A recent article from The Atlantic asks: Can Germany Protect its Jews?
For understandable reasons, Europeans are much more comfortable condemning the familiar anti-Semitism of the far right than the sort expressed by migrants entering Europe as the victims of war and economic deprivation. Nowhere is this issue more fraught than in Germany.
To a degree unmatched by any other nation, Germany has confronted its horrific past with commendable honesty. After World War II, Germany assumed responsibility for its crimes and obliged itself both to protect Jewish life and to offer sanctuary to those escaping violent conflict and political persecution. But the recent intake of so many migrants from places where anti-Semitism is rife has produced an uncomfortable tension between these two commitments.
That tension was laid bare recently when a video shot on a Berlin street went viral. It depicted a young man wearing a kippa, or Jewish skullcap, being assaulted by a Syrian asylum-seeker. German Chancellor Angela Merkel condemned the incident as a “disgrace.” This week, thousands of Germans of different faith groups donned kippa in several cities and marched in solidarity with the Jewish community. Some Muslim women wore kippotover their hijabs. It was an admirable display.

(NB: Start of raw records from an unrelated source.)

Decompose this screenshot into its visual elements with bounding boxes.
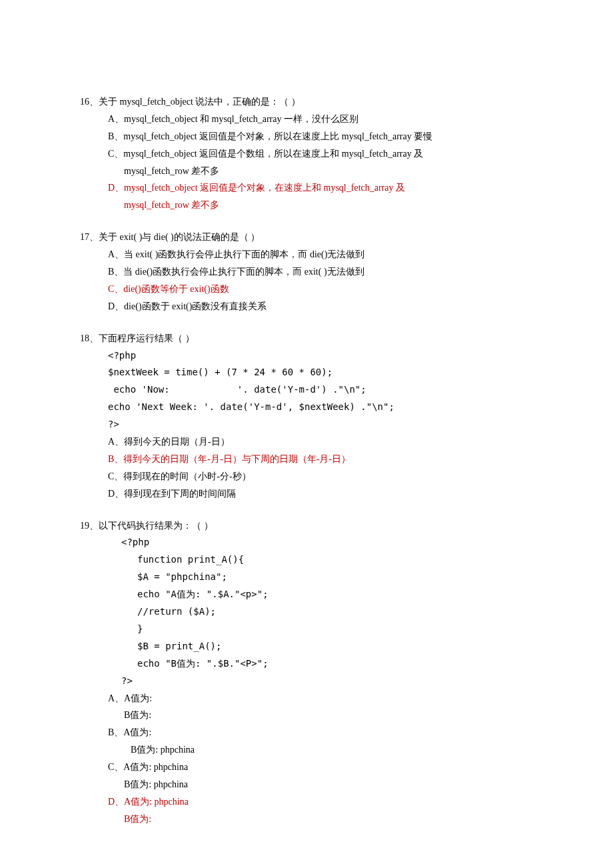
code-line: <?php <box>80 534 533 551</box>
question-stem: 16、关于 mysql_fetch_object 说法中，正确的是：（ ） <box>80 93 533 111</box>
code-line: function print_A(){ <box>80 551 533 569</box>
option-c-line1: C、mysql_fetch_object 返回值是个数组，所以在速度上和 mys… <box>108 149 423 159</box>
question-17: 17、关于 exit( )与 die( )的说法正确的是（ ） A、当 exit… <box>80 229 533 315</box>
option-c-line2: mysql_fetch_row 差不多 <box>124 166 219 176</box>
question-19: 19、以下代码执行结果为：（ ） <?php function print_A(… <box>80 517 533 828</box>
option-c-sub: B值为: phpchina <box>80 776 533 793</box>
question-stem: 19、以下代码执行结果为：（ ） <box>80 517 533 535</box>
code-line: $A = "phpchina"; <box>80 569 533 586</box>
code-line: ?> <box>80 673 533 690</box>
code-line: echo "A值为: ".$A."<p>"; <box>80 586 533 603</box>
code-line: ?> <box>80 416 533 433</box>
code-line: } <box>80 621 533 638</box>
option-b: B、当 die()函数执行会停止执行下面的脚本，而 exit( )无法做到 <box>80 263 533 281</box>
option-b: B、A值为: <box>80 724 533 741</box>
option-d: D、得到现在到下周的时间间隔 <box>80 485 533 503</box>
question-18: 18、下面程序运行结果（ ） <?php $nextWeek = time() … <box>80 330 533 503</box>
option-b: B、得到今天的日期（年-月-日）与下周的日期（年-月-日） <box>80 451 533 468</box>
option-b-sub: B值为: phpchina <box>80 741 533 759</box>
option-d: D、A值为: phpchina <box>80 793 533 811</box>
option-c: C、mysql_fetch_object 返回值是个数组，所以在速度上和 mys… <box>80 145 533 180</box>
code-line: //return ($A); <box>80 603 533 621</box>
option-c: C、die()函数等价于 exit()函数 <box>80 281 533 298</box>
code-line: echo "B值为: ".$B."<P>"; <box>80 655 533 673</box>
option-a: A、当 exit( )函数执行会停止执行下面的脚本，而 die()无法做到 <box>80 246 533 263</box>
code-line: echo 'Now: '. date('Y-m-d') ."\n"; <box>80 381 533 399</box>
code-line: echo 'Next Week: '. date('Y-m-d', $nextW… <box>80 399 533 416</box>
option-c: C、A值为: phpchina <box>80 759 533 776</box>
option-d: D、mysql_fetch_object 返回值是个对象，在速度上和 mysql… <box>80 179 533 214</box>
option-a: A、mysql_fetch_object 和 mysql_fetch_array… <box>80 111 533 128</box>
question-stem: 17、关于 exit( )与 die( )的说法正确的是（ ） <box>80 229 533 246</box>
code-line: $nextWeek = time() + (7 * 24 * 60 * 60); <box>80 364 533 381</box>
question-16: 16、关于 mysql_fetch_object 说法中，正确的是：（ ） A、… <box>80 93 533 214</box>
option-a: A、A值为: <box>80 690 533 707</box>
code-line: <?php <box>80 347 533 365</box>
option-d: D、die()函数于 exit()函数没有直接关系 <box>80 298 533 315</box>
option-d-line2: mysql_fetch_row 差不多 <box>124 200 219 210</box>
option-a-sub: B值为: <box>80 707 533 724</box>
code-line: $B = print_A(); <box>80 638 533 655</box>
option-a: A、得到今天的日期（月-日） <box>80 433 533 451</box>
option-b: B、mysql_fetch_object 返回值是个对象，所以在速度上比 mys… <box>80 128 533 145</box>
option-d-line1: D、mysql_fetch_object 返回值是个对象，在速度上和 mysql… <box>108 183 405 193</box>
option-c: C、得到现在的时间（小时-分-秒） <box>80 468 533 485</box>
option-d-sub: B值为: <box>80 811 533 828</box>
question-stem: 18、下面程序运行结果（ ） <box>80 330 533 347</box>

But if Germany—the country leading the rest of Europe—is serious about addressing anti-Semitism, it will need to make the safety of its Jewish communities a higher priority when considering future migrant inflows.
For the plain fact is that most of the migrants who have come (and continue to come) to Europe hail from Muslim-majority countries that long ago expelled their once-vibrant Jewish populations, where anti-Semitism figures prominently in state propaganda, and where belief in anti-Semitic conspiracy theories is widespread. To take just one obvious incongruity between Germany and the migrants it is accepting: Holocaust denial, a crime punishable by prison in Germany, is pervasive across the Muslim and Arab Middle East.
Why is this shameful? Because there seems to be no concern, whatsoever, for non-Jewish Germans, who have suffered far worse than being hit by a belt.
Given the lack of concern, by the German government, for its own citizens, I would be ashamed if I were a German Jew. The concern shown for me would be akin to accepting a meal from a starving homeless person. Take care of yourself, and your own, first. Is it beneath Merkel’s dignity to describe the rape of German women, by savages, as a “disgrace?” The article goes on:
The conundrum facing Germany is no better represented than in the person of Merkel herself. The most pro-Israel chancellor in German history and the one most sensitive to Jewish concerns, Merkel’s attitude to Jewry is uncomplicated by the resentments and historical hang-ups possessed by some of her predecessors. In a 2008 speech to the Israeli Knesset, Merkel used unprecedented language to describe her country’s responsibility for Israeli security, stating that it constituted a German staatsraïson, or “reason of state.” Earlier this month, her government appointed a commissioner to fight anti-Semitism.
If only she showed half as much concern for her own people. As far as I’m concerned, she can take her pro-Israel sentiments and place them somewhere under her ugly fat flaps.
As the horror of what Merkel, and her allies, have wrought upon Europe becomes more evident, Native Europeans will increasingly despise her. European Jews should then be asking themselves, “is this the sort of ally we want?” If Merkel is sincerely concerned about neo-Nazis attacking Jews, then the worst thing she could do is embrace us while simultaneously demonstrating her utter disdain for Europe’s beleaguered natives.
I’d say a good 30%-40% of the negative feelings American whites have against blacks is due to the adoration lavished upon blacks by the same elites who would prefer that whites cease to exist entirely. A similar dynamic is probably at work in Europe regarding its hostile elites and the Jews. My enemy’s friend is also my enemy.
But this is secondary to me. What really disturbs me is the callous disregard for the welfare of non-Jewish Germans. It’s as if they’re not even worthy of mention.